Differential effects of hydroxyacetophenone analogues on the transcytotic vesicular pathway in rat liver

Abstract

Insertion of transporter proteins into the apical canalicular membrane via vesicular transport is one of several choleretic mechanisms. Based on different choleretic activities of hydroxyacetophenone analogues including 4-mono; 2,6-di and 2,4,6-trihydroxy-acetophenone (MHA, DHA and THA), the present study aims to determine if these compounds stimulated vesicular transport in hepatocytes. Hydroxyacetophenone was continuously infused into the duodenum of the bile fistula rat. Bile flow rate was allowed to stabilize and then followed by an intraportal injection of horseradish peroxidase, a marker of the transcytotic vesicle pathway.
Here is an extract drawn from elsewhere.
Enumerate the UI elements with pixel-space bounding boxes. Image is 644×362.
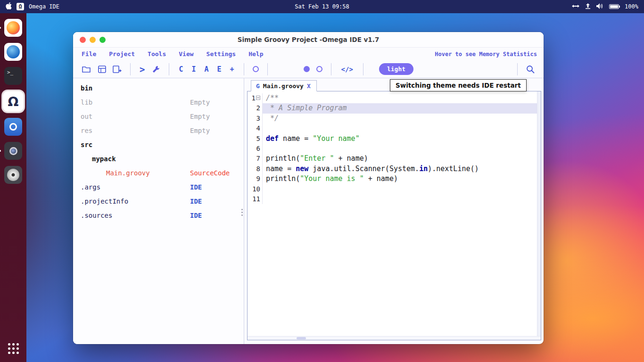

MHA which stimulates bile acid independent flow, showed a dose-dependent increase in both the early (paracellular) and late (transcellular) peak of horseradish peroxidase excretion in bile. THA, which stimulates both bile acid dependent flow and bile acid independent flow, did not alter the pattern of horseradish peroxidase excretion into bile. However, DHA, which is more hydrophobic and increases only bile acid dependent flow, decreased the late peak. The stimulating effects of MHA on bile flow and horseradish peroxidase excretion were markedly inhibited by colchicine, suggesting that its choleretic action involves stimulation of exocytosis, as well as increase in paracellular permeability. In contrast, the lack of a stimulatory effect of THA and DHA on biliary horseradish peroxidase excretion suggested that their choleretic action is not associated with vesicular exocytosis. These results demonstrate a variable effect of hydroxyacetophenones on the transcytotic vesicular pathway reflecting different choleretic mechanisms and therapeutic potential.